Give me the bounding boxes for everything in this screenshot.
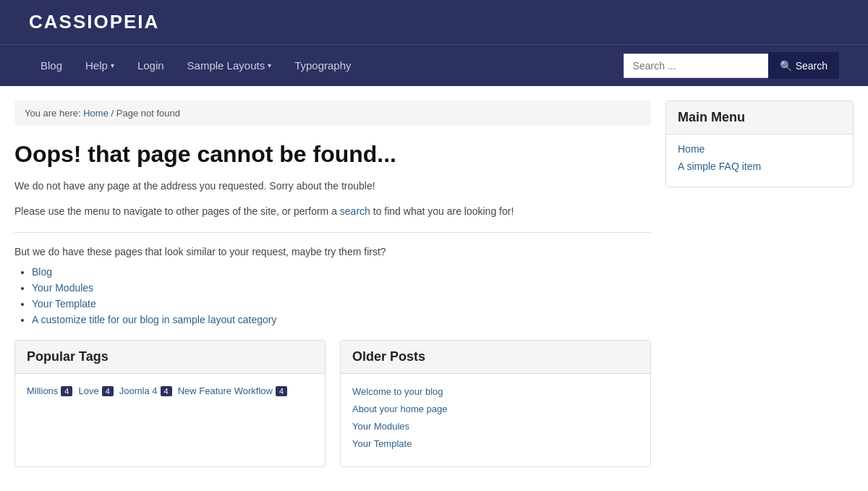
post-modules[interactable]: Your Modules xyxy=(352,421,409,432)
nav-help[interactable]: Help ▾ xyxy=(74,46,126,85)
sidebar-menu-list: Home A simple FAQ item xyxy=(678,143,841,172)
error-text-2: Please use the menu to navigate to other… xyxy=(14,203,651,219)
search-link[interactable]: search xyxy=(340,205,370,217)
tag-count: 4 xyxy=(102,386,114,396)
error-text-1: We do not have any page at the address y… xyxy=(14,178,651,194)
tag-item: Millions 4 xyxy=(27,385,72,396)
similar-list: Blog Your Modules Your Template A custom… xyxy=(14,266,651,325)
older-posts-body: Welcome to your blog About your home pag… xyxy=(341,374,650,466)
nav-links: Blog Help ▾ Login Sample Layouts ▾ Typog… xyxy=(29,46,363,85)
sidebar-item-home[interactable]: Home xyxy=(678,143,705,155)
list-item: About your home page xyxy=(352,403,639,414)
search-area: 🔍 Search xyxy=(624,45,839,86)
similar-link-modules[interactable]: Your Modules xyxy=(32,282,93,294)
nav-blog[interactable]: Blog xyxy=(29,46,74,85)
tag-millions[interactable]: Millions xyxy=(27,385,58,396)
breadcrumb: You are here: Home / Page not found xyxy=(14,101,651,126)
post-template[interactable]: Your Template xyxy=(352,438,412,449)
list-item: Home xyxy=(678,143,841,155)
breadcrumb-home[interactable]: Home xyxy=(83,108,109,119)
main-content: You are here: Home / Page not found Oops… xyxy=(14,101,651,467)
tag-item: Love 4 xyxy=(78,385,113,396)
tag-new-feature[interactable]: New Feature Workflow xyxy=(178,385,273,396)
error-title: Oops! that page cannot be found... xyxy=(14,140,651,168)
similar-intro: But we do have these pages that look sim… xyxy=(14,246,651,257)
sidebar-module-title: Main Menu xyxy=(666,101,853,135)
older-posts-header: Older Posts xyxy=(341,341,650,374)
search-button[interactable]: 🔍 Search xyxy=(768,52,839,79)
divider xyxy=(14,232,651,233)
list-item: Welcome to your blog xyxy=(352,385,639,397)
main-nav: Blog Help ▾ Login Sample Layouts ▾ Typog… xyxy=(0,44,868,86)
list-item: Your Modules xyxy=(352,420,639,432)
nav-sample-layouts[interactable]: Sample Layouts ▾ xyxy=(176,46,284,85)
nav-typography[interactable]: Typography xyxy=(283,46,362,85)
post-welcome[interactable]: Welcome to your blog xyxy=(352,386,443,397)
tag-count: 4 xyxy=(61,386,72,396)
older-posts-list: Welcome to your blog About your home pag… xyxy=(352,385,639,449)
list-item: A customize title for our blog in sample… xyxy=(32,314,651,325)
list-item: Blog xyxy=(32,266,651,278)
list-item: Your Template xyxy=(352,437,639,449)
similar-link-template[interactable]: Your Template xyxy=(32,298,96,309)
popular-tags-panel: Popular Tags Millions 4 Love 4 Joomla 4 xyxy=(14,340,326,467)
list-item: A simple FAQ item xyxy=(678,161,841,172)
site-logo[interactable]: CASSIOPEIA xyxy=(29,0,159,44)
similar-link-blog[interactable]: Blog xyxy=(32,266,52,278)
sidebar-item-faq[interactable]: A simple FAQ item xyxy=(678,161,761,172)
sidebar: Main Menu Home A simple FAQ item xyxy=(665,101,854,467)
tag-count: 4 xyxy=(276,386,287,396)
list-item: Your Template xyxy=(32,298,651,309)
tag-count: 4 xyxy=(161,386,172,396)
chevron-down-icon: ▾ xyxy=(111,61,114,69)
similar-link-customize[interactable]: A customize title for our blog in sample… xyxy=(32,314,277,325)
search-icon: 🔍 xyxy=(780,60,792,72)
tag-item: Joomla 4 4 xyxy=(119,385,172,396)
tag-joomla4[interactable]: Joomla 4 xyxy=(119,385,158,396)
sidebar-module-body: Home A simple FAQ item xyxy=(666,135,853,187)
page-wrap: You are here: Home / Page not found Oops… xyxy=(0,86,868,482)
list-item: Your Modules xyxy=(32,282,651,294)
sidebar-main-menu: Main Menu Home A simple FAQ item xyxy=(665,101,854,187)
chevron-down-icon: ▾ xyxy=(268,61,271,69)
post-home[interactable]: About your home page xyxy=(352,404,448,414)
tag-item: New Feature Workflow 4 xyxy=(178,385,287,396)
tag-love[interactable]: Love xyxy=(78,385,98,396)
nav-login[interactable]: Login xyxy=(126,46,176,85)
popular-tags-header: Popular Tags xyxy=(15,341,325,374)
tags-list: Millions 4 Love 4 Joomla 4 4 New Featu xyxy=(27,385,313,396)
site-header: CASSIOPEIA xyxy=(0,0,868,44)
search-input[interactable] xyxy=(624,54,768,78)
older-posts-panel: Older Posts Welcome to your blog About y… xyxy=(340,340,651,467)
panels: Popular Tags Millions 4 Love 4 Joomla 4 xyxy=(14,340,651,467)
popular-tags-body: Millions 4 Love 4 Joomla 4 4 New Featu xyxy=(15,374,325,408)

---*---

Action item: Strip out the pictures and repeat the listing above exactly.

Task solution:
Give me the bounding boxes for everything in this screenshot.
post-modules[interactable]: Your Modules xyxy=(352,421,409,432)
nav-help[interactable]: Help ▾ xyxy=(74,46,126,85)
sidebar-menu-list: Home A simple FAQ item xyxy=(678,143,841,172)
error-text-2: Please use the menu to navigate to other… xyxy=(14,203,651,219)
search-link[interactable]: search xyxy=(340,205,370,217)
tag-count: 4 xyxy=(102,386,114,396)
error-text-1: We do not have any page at the address y… xyxy=(14,178,651,194)
tag-item: Millions 4 xyxy=(27,385,72,396)
similar-list: Blog Your Modules Your Template A custom… xyxy=(14,266,651,325)
older-posts-body: Welcome to your blog About your home pag… xyxy=(341,374,650,466)
nav-links: Blog Help ▾ Login Sample Layouts ▾ Typog… xyxy=(29,46,363,85)
sidebar-item-home[interactable]: Home xyxy=(678,143,705,155)
list-item: About your home page xyxy=(352,403,639,414)
search-area: 🔍 Search xyxy=(624,45,839,86)
similar-link-modules[interactable]: Your Modules xyxy=(32,282,93,294)
nav-blog[interactable]: Blog xyxy=(29,46,74,85)
tag-millions[interactable]: Millions xyxy=(27,385,58,396)
breadcrumb: You are here: Home / Page not found xyxy=(14,101,651,126)
post-template[interactable]: Your Template xyxy=(352,438,412,449)
list-item: Home xyxy=(678,143,841,155)
breadcrumb-home[interactable]: Home xyxy=(83,108,109,119)
main-content: You are here: Home / Page not found Oops… xyxy=(14,101,651,467)
tag-item: Love 4 xyxy=(78,385,113,396)
tag-new-feature[interactable]: New Feature Workflow xyxy=(178,385,273,396)
error-title: Oops! that page cannot be found... xyxy=(14,140,651,168)
similar-intro: But we do have these pages that look sim… xyxy=(14,246,651,257)
sidebar-module-title: Main Menu xyxy=(666,101,853,135)
older-posts-header: Older Posts xyxy=(341,341,650,374)
search-button[interactable]: 🔍 Search xyxy=(768,52,839,79)
divider xyxy=(14,232,651,233)
list-item: Welcome to your blog xyxy=(352,385,639,397)
main-nav: Blog Help ▾ Login Sample Layouts ▾ Typog… xyxy=(0,44,868,86)
list-item: Your Modules xyxy=(352,420,639,432)
nav-sample-layouts[interactable]: Sample Layouts ▾ xyxy=(176,46,284,85)
nav-typography[interactable]: Typography xyxy=(283,46,362,85)
post-welcome[interactable]: Welcome to your blog xyxy=(352,386,443,397)
tag-count: 4 xyxy=(61,386,72,396)
older-posts-list: Welcome to your blog About your home pag… xyxy=(352,385,639,449)
list-item: A customize title for our blog in sample… xyxy=(32,314,651,325)
list-item: Blog xyxy=(32,266,651,278)
list-item: Your Template xyxy=(352,437,639,449)
similar-link-template[interactable]: Your Template xyxy=(32,298,96,309)
popular-tags-panel: Popular Tags Millions 4 Love 4 Joomla 4 xyxy=(14,340,326,467)
list-item: A simple FAQ item xyxy=(678,161,841,172)
site-logo[interactable]: CASSIOPEIA xyxy=(29,0,159,44)
similar-link-blog[interactable]: Blog xyxy=(32,266,52,278)
sidebar-item-faq[interactable]: A simple FAQ item xyxy=(678,161,761,172)
sidebar: Main Menu Home A simple FAQ item xyxy=(665,101,854,467)
tag-count: 4 xyxy=(276,386,287,396)
list-item: Your Template xyxy=(32,298,651,309)
tag-count: 4 xyxy=(161,386,172,396)
chevron-down-icon: ▾ xyxy=(111,61,114,69)
similar-link-customize[interactable]: A customize title for our blog in sample… xyxy=(32,314,277,325)
search-icon: 🔍 xyxy=(780,60,792,72)
tag-item: Joomla 4 4 xyxy=(119,385,172,396)
tag-joomla4[interactable]: Joomla 4 xyxy=(119,385,158,396)
sidebar-module-body: Home A simple FAQ item xyxy=(666,135,853,187)
page-wrap: You are here: Home / Page not found Oops… xyxy=(0,86,868,482)
list-item: Your Modules xyxy=(32,282,651,294)
sidebar-main-menu: Main Menu Home A simple FAQ item xyxy=(665,101,854,187)
chevron-down-icon: ▾ xyxy=(268,61,271,69)
post-home[interactable]: About your home page xyxy=(352,404,448,414)
tag-item: New Feature Workflow 4 xyxy=(178,385,287,396)
tag-love[interactable]: Love xyxy=(78,385,98,396)
nav-login[interactable]: Login xyxy=(126,46,176,85)
popular-tags-header: Popular Tags xyxy=(15,341,325,374)
tags-list: Millions 4 Love 4 Joomla 4 4 New Featu xyxy=(27,385,313,396)
site-header: CASSIOPEIA xyxy=(0,0,868,44)
search-input[interactable] xyxy=(624,54,768,78)
older-posts-panel: Older Posts Welcome to your blog About y… xyxy=(340,340,651,467)
panels: Popular Tags Millions 4 Love 4 Joomla 4 xyxy=(14,340,651,467)
popular-tags-body: Millions 4 Love 4 Joomla 4 4 New Featu xyxy=(15,374,325,408)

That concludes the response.